Much like my argument last week regarding the Catenacci hit, maybe this isn’t a Department of Player Safety issue. DPS typically follows the letter of the law. In this case, the head wasn’t the primary point of contact and aside from being waaaaaaay behind the play, the actual delivery of the hit was legal.

But if what Gudas has done — particularly in the last week — can go without suspension according to the rule book, maybe it’s time to change the damn rule book. I’m going to go back to Deadspin to make my argument for me here, because I really agree with this comment on Barry Petchesky’s post this morning:

The league needs to decide what it’s going to do about on ice violence once and for all – they either need to finish the job they’ve started and eliminate hits like the one on Farnham completely, or they need to just throw up their hands and let guys like John Scott come back into the league so the Devils can send someone out to spear Steve Mason or elbow Claude Giroux in the face every time Gudas gets frisky.

Changing the game is a long process, but they’ve left a loophole you could drive a truck through that endangers players.. and the way liability is, players know the game is like this and as such are entitled to no (legal) protections either.

The NHL can’t claim to be in favor of player safety and then also allow this stuff.
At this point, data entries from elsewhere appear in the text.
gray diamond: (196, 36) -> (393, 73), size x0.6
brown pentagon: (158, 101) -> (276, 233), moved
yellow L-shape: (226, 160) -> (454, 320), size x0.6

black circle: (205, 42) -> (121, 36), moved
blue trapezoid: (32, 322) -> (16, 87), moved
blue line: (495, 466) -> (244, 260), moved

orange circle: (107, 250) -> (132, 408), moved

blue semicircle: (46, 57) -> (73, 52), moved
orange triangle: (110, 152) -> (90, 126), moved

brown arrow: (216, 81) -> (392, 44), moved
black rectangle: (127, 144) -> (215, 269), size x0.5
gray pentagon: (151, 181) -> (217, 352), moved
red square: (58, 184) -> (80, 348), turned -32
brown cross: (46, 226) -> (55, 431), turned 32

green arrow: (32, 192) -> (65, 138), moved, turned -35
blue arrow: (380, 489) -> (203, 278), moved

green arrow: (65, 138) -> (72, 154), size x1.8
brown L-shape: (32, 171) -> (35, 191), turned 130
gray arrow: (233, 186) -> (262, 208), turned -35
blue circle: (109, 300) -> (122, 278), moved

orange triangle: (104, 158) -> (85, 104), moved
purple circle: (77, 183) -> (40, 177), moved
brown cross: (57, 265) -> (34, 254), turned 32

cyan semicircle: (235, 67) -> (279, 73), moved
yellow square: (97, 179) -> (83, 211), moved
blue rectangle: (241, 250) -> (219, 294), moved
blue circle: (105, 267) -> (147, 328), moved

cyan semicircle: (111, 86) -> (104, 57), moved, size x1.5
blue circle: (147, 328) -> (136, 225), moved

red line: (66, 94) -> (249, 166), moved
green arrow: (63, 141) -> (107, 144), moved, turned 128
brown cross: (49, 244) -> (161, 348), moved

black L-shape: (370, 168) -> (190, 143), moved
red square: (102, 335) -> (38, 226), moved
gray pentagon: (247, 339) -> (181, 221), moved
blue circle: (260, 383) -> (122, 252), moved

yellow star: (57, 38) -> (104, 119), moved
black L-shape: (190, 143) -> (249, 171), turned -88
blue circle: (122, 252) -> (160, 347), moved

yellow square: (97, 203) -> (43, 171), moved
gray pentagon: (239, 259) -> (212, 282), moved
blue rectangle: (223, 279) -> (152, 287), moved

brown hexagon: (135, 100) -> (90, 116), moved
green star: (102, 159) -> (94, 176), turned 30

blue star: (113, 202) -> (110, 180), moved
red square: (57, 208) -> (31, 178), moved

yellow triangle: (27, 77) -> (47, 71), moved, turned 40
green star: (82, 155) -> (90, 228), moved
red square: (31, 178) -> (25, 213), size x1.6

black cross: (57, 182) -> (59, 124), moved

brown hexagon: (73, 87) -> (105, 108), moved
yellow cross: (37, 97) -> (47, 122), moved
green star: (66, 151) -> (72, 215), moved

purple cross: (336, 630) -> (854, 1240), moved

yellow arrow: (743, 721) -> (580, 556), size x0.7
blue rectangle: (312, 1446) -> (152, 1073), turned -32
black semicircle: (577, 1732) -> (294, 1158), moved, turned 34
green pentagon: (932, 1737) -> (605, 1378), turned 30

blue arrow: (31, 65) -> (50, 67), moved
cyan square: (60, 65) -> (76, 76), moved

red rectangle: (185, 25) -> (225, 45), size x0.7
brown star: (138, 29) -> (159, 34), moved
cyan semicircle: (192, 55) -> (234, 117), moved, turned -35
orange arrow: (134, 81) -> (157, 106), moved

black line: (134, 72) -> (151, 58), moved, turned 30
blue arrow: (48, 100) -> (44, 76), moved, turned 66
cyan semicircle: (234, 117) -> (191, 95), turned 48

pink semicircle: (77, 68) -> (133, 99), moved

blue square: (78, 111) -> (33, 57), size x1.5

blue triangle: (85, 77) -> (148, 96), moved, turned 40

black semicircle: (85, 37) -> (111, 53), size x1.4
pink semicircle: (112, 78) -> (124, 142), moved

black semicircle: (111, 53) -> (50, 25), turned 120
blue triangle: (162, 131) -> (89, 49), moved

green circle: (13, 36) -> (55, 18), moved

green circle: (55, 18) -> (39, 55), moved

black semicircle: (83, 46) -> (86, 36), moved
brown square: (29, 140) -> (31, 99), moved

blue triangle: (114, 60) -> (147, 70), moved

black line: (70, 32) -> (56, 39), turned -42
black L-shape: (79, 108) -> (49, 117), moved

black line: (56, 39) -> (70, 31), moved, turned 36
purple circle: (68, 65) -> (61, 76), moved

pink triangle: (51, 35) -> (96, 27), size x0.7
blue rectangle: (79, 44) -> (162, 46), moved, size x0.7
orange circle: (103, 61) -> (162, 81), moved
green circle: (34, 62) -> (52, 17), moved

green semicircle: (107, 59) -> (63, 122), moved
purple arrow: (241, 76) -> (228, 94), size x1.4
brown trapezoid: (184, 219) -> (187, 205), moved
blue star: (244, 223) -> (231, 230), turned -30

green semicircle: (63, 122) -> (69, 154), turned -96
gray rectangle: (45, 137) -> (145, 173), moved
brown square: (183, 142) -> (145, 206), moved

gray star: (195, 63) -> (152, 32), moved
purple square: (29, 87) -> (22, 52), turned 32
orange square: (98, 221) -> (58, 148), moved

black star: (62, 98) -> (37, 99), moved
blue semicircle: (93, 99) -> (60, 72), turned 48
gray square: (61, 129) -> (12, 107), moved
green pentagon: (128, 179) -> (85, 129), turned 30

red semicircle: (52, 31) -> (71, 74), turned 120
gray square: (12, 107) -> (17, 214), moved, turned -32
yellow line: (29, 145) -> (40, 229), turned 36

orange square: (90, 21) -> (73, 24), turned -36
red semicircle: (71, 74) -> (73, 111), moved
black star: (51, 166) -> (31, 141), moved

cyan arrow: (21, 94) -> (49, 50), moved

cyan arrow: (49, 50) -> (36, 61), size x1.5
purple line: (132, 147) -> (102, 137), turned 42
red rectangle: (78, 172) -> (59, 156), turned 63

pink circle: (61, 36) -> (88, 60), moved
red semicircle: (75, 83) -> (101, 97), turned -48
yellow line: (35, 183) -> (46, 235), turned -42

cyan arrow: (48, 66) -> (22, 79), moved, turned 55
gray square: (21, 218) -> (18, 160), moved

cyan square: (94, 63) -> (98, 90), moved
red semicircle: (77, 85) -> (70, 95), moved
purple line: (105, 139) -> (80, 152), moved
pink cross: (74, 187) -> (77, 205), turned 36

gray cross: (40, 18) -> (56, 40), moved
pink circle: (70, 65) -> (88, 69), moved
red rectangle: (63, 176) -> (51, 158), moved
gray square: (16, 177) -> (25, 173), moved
It’s gotta change, because it’s apparent that Gudas isn’t going to change on his own.

At the very least, Dave Hakstol should point to reason No. 1 on my list up there and sit Gudas down for a game or two, because the Flyers also bear some of the responsibility here. At this rate, he’s going to hurt the team on the ice sooner than later, and hopefully he doesn’t take another player with him.

. .

(Oh, also aside from the ugly hits, Gudas has been pretty bad at being a National Hockey League defenseman in recent games, despite his solid year-long numbers. So just sit him anyway.)